Richard Garner: Biggest reform of exams in 50 years or a golden opportunity thrown away?


The words were fine. Sadly, though, the package announced yesterday to revamp the exams system will not work.

The words were fine. Sadly, though, the package announced yesterday to revamp the exams system will not work.

"We cannot afford to let intellectual snobbery leave us with a second-class, second- best vocational education system," Ruth Kelly, the Education Secretary, told the Commons.

Then she announced she was rejecting the very proposal that would have laid to rest the academic and vocational divide. She delivered a firm "no" to the main recommendation of the Tomlinson inquiry into exam reform - that the GCSE and A-level system should be scrapped and an overarching diploma, including vocational qualifications, replace it.

Her decision, she said, was on the grounds that "there is no clear consensus amongst pupils, parents, employers or universities on whether and how it should be done".

Okay, employers were opposed to the plan, but Ms Kelly succeeded in almost uniting the education world as never before in condemning her for missing a golden opportunity for radical change.

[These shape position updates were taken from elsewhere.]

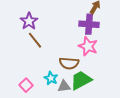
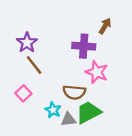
purple cross: (89, 24) -> (84, 46), moved
pink square: (26, 85) -> (23, 93), moved

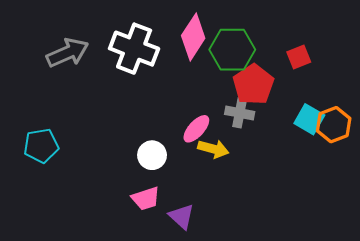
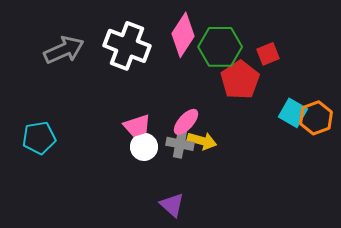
red square: (299, 57) -> (268, 54), moved
gray cross: (240, 113) -> (180, 144), moved
pink trapezoid: (146, 198) -> (137, 126), moved

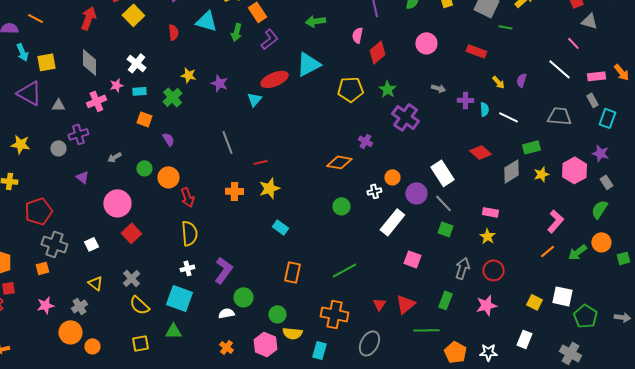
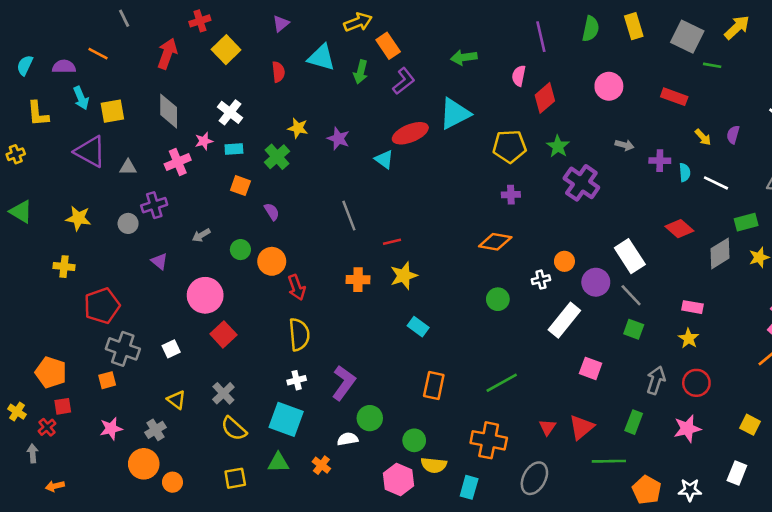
cyan triangle: (254, 99) -> (384, 159), turned -35
purple cross: (365, 141) -> (511, 195), moved, turned -32
orange cross: (226, 347) -> (321, 465), moved

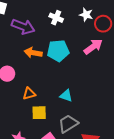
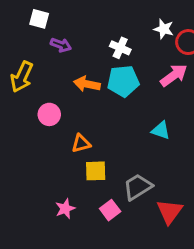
white cross: (56, 18) -> (120, 48), moved
purple arrow: (23, 27) -> (61, 45), moved, size x0.6
cyan triangle: (66, 96) -> (161, 130), moved

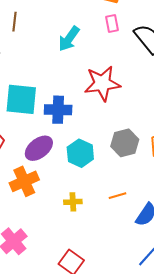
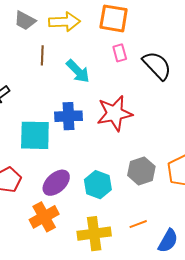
brown line: (15, 22) -> (42, 55), moved
cyan arrow: (69, 39) -> (78, 71), turned -76
blue cross: (58, 110) -> (68, 116), moved
yellow cross: (73, 202) -> (94, 234), size x1.8

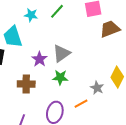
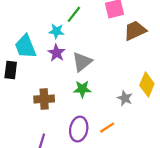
cyan star: (31, 15) -> (56, 31), moved
purple star: (39, 59) -> (56, 53), moved
orange line: (81, 104) -> (107, 128), moved

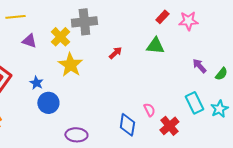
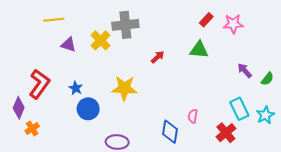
yellow star: (70, 65) -> (124, 88), moved, turned -30
pink semicircle: (149, 110) -> (193, 116), turned -144
red cross: (169, 126) -> (226, 133), moved

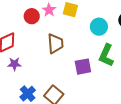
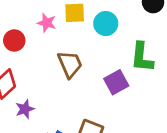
red circle: (32, 16) -> (14, 40), moved
cyan circle: (99, 27) -> (106, 24), moved

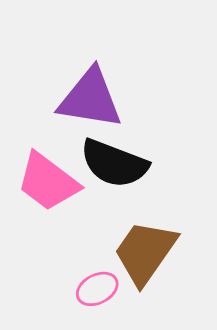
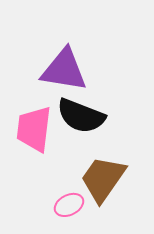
pink trapezoid: (48, 182) -> (34, 129), turned 60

New Labour's allies on the package were the Confederation of British Industry (CBI), the Institute of Directors (IoD) and Chris Woodhead, the former chief schools inspector who is a vehement opponent of the Tomlinson package.

Its foes are Sir Mike Tomlinson (the architect of the diploma), all the teachers' unions, independent schools, most universities - including Cambridge - most academics and David Bell, the present chief schools inspector, who has said he wanted ministers to abolish the two exams.

As Tim Collins, the Conservative education spokesman who revealed that his party would have backed the diploma, put it: "You have come not to praise the Tomlinson report, but to bury it."

The point opponents were all making was this: would it not be better to have vocational and academic qualifications under the umbrella of a single diploma if you want to create parity of esteem, rather than set up 14 new vocational diplomas - and run A-levels alongside them?

All may not be lost, though. At least there was a promise to review the situation in four years. Supporters of the diploma, with the Labour party hierarchy and Sir Mike, are pinning their hopes on winning the battle then.

Last night it was being suggested that the main reason Downing Street rejected the proposal was because Tony Blair did not want to go to the country in the forthcoming general election as the man who was going to abolish the "gold standard" of A-levels.

While the diploma proposal was the main element of the Tomlinson package, it was not the only decision taken yesterday - by any means.

Ms Kelly did give the go ahead for a new GCSE diploma that would be awarded to all students who achieved at least five A* to C-grade passes - as long as they included maths and English. The percentage of pupils achieving this diploma in a school would be measured in the exam league tables.

It was this that excited the CBI and the IoD and won the support of Sir Mike for tackling the scandal of 11 million adults failing to have the basic skills needed for employment.

It will, too, act as a heavy deterrent to those schools who have sought to put as many pupils as possible in for GNVQs (vocational qualifications) - deemed to be worth the equivalent of four GCSE passes - as a means of boosting their performance. Nine of the 10 schools on the Government's most improved list last year used this mechanism.

There was action, too, on the problems created for universities by candidates with three A-grade passes at A-level. In future, admissions tutors will be allowed to see their marks as well as their grades. The brightest pupils will also be asked to answer harder questions and a new 4,000-word extended essay is to be introduced at A-level to show pupils' thinking skills.

The package as a whole, though, was (to use the words of one teachers' leader) "rather like GCSEs and A-levels with knobs on", instead of the most radical reform of the examinations system for 50 years - as ministers had billed it.